The average age of a LinkedIn user is 41, the point in life where people are less likely to build their digital identities around dates, parties and photos of revelry.

LinkedIn gives professionals, even the most hopeless wallflower, a painless way to follow the advice of every career counselor: build a network. Users maintain online résumés, establish links with colleagues and business acquaintances and then expand their networks to the contacts of their contacts. The service also helps them search for experts who can help them solve daily business problems.

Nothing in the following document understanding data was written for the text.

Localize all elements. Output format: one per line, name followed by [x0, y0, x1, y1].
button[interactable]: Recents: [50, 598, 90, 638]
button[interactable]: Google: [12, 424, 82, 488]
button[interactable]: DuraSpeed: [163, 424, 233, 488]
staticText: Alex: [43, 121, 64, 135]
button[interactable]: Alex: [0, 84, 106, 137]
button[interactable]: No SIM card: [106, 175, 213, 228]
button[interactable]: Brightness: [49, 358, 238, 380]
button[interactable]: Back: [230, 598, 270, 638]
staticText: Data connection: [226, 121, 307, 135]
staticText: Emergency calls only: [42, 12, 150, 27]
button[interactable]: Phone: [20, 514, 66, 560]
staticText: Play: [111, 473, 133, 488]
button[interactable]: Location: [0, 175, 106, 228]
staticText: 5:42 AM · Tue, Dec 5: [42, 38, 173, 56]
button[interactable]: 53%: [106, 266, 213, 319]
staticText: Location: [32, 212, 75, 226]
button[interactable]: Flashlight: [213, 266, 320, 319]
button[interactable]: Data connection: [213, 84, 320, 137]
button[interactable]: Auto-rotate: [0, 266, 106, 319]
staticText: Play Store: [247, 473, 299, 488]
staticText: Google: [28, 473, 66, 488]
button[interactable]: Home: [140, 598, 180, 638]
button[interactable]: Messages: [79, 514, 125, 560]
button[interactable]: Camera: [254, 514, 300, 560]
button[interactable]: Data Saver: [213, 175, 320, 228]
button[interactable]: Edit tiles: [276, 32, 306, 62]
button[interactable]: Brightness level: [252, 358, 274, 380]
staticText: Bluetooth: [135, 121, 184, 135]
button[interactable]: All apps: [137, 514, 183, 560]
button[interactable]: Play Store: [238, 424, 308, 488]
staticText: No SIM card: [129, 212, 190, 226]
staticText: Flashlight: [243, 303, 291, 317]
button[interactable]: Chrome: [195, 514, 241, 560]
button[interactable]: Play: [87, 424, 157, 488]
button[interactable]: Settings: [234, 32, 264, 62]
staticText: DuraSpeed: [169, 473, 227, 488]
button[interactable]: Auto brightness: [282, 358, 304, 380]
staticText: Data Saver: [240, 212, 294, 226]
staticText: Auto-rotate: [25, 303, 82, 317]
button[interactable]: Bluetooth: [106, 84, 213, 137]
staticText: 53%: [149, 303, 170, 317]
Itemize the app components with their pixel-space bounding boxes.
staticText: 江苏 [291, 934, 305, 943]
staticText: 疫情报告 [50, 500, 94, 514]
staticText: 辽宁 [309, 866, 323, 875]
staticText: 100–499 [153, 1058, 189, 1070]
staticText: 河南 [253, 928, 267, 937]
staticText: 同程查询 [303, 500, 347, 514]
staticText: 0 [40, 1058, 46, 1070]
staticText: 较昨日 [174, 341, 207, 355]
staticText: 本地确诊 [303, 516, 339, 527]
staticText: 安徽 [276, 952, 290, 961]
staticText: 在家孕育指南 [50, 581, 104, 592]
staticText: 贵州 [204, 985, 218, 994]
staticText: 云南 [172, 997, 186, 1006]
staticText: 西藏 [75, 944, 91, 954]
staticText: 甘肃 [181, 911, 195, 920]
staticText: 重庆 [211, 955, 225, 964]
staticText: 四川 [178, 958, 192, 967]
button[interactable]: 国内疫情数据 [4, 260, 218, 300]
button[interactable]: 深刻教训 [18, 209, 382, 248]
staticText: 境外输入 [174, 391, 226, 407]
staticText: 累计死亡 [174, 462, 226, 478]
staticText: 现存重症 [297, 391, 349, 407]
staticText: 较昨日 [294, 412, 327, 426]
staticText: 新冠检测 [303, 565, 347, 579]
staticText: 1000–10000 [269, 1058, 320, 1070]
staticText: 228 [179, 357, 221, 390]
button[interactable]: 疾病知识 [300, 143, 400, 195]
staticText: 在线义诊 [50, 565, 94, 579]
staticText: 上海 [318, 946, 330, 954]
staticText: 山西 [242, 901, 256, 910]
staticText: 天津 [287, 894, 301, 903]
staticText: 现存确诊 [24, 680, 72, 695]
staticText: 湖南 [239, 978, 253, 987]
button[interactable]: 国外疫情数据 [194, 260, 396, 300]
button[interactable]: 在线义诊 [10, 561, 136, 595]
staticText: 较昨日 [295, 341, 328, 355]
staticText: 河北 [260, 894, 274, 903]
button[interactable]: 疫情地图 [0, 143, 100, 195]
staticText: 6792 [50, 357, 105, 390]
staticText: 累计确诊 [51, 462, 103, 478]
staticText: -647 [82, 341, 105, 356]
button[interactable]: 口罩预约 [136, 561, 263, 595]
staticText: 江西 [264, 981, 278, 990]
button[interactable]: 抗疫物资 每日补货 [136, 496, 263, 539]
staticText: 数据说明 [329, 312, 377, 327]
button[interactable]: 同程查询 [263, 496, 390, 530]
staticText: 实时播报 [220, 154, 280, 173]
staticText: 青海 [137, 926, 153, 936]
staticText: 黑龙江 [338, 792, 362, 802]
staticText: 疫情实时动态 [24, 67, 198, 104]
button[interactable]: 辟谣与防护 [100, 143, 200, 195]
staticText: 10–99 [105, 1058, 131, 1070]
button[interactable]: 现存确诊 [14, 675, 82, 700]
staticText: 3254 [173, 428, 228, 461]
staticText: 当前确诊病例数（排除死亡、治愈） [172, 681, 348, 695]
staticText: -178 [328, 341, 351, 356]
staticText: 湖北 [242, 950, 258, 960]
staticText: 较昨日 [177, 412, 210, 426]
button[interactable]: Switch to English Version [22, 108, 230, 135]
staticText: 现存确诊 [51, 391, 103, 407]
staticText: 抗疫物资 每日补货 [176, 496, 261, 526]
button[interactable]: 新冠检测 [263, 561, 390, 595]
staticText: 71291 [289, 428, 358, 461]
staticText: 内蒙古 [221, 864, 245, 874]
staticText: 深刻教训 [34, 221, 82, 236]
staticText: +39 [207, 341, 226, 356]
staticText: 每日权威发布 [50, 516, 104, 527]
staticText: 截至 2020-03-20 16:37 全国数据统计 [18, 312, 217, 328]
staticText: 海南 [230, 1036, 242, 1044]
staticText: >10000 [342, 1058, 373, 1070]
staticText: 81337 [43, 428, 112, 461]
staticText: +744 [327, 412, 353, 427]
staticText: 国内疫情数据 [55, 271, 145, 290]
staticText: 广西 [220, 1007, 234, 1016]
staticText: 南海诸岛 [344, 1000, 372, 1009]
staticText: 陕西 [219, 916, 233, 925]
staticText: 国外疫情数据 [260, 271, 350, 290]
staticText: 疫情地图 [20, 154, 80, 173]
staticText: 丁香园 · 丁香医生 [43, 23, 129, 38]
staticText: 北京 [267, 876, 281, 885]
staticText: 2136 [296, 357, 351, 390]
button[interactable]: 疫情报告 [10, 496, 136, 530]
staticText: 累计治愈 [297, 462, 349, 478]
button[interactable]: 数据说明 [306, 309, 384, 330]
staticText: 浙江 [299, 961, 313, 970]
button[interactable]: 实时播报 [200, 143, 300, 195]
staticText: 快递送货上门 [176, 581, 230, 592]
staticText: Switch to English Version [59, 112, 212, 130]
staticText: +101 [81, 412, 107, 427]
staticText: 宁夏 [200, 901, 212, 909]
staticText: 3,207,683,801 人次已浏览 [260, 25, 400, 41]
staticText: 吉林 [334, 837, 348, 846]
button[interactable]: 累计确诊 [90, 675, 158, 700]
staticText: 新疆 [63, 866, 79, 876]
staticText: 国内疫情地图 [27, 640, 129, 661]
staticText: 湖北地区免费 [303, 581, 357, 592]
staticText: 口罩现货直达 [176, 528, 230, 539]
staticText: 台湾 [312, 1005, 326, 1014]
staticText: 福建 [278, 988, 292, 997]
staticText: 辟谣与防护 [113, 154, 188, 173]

The four-year-old site is decidedly antisocial: only last fall, after what executives describe as a year of intense debate, did the company ask members to add photos to their profiles.

That business-only-please strategy appears to be paying off. The number of people using LinkedIn, based in Mountain View, Calif., tripled in May over the previous year, according to Nielsen Online. At 23 million members, LinkedIn remains far smaller than Facebook and MySpace, each with 115 million members, but it is growing considerably faster.

LinkedIn also has a more diversified approach to making money than its entertainment-oriented rivals, which are struggling to bring in ad dollars and keep up with inflated expectations for increased revenue.

LinkedIn will get only a quarter of its projected $100 million in revenue this year from ads. (It places ads from companies like Microsoft and Southwest Airlines on profile pages.) Other moneymakers include premium subscriptions, which let users directly contact any user on the site instead of requiring an introduction from another member.

A third source of revenue is recruitment tools that companies can use to find people who may not even be actively looking for new jobs. Companies pay to search for candidates with specific skills, and each day, they get new prospects as people who fit their criteria join LinkedIn.

LinkedIn is set to undergo a radical shift in strategy to find other sources of revenue. Instead of catering primarily to individual white-collar workers, the site will soon introduce new services aimed at companies. It is a risky move that could alienate members who prefer to use the networking site to network — without their bosses peering over their shoulders.

One new product, Company Groups, automatically gathers all the employees from a company who use LinkedIn into a single, private Web forum. Employees can pose questions to each other, and share and discuss news articles about their industry.

Soon, LinkedIn plans to add additional features, like a group calendar, and let independent developers contribute their own programs that will allow employees to collaborate on projects.

The idea is to let firms exploit their employees’ social connections, institutional memories and special skills — knowledge that large, geographically dispersed companies often have a difficult time obtaining.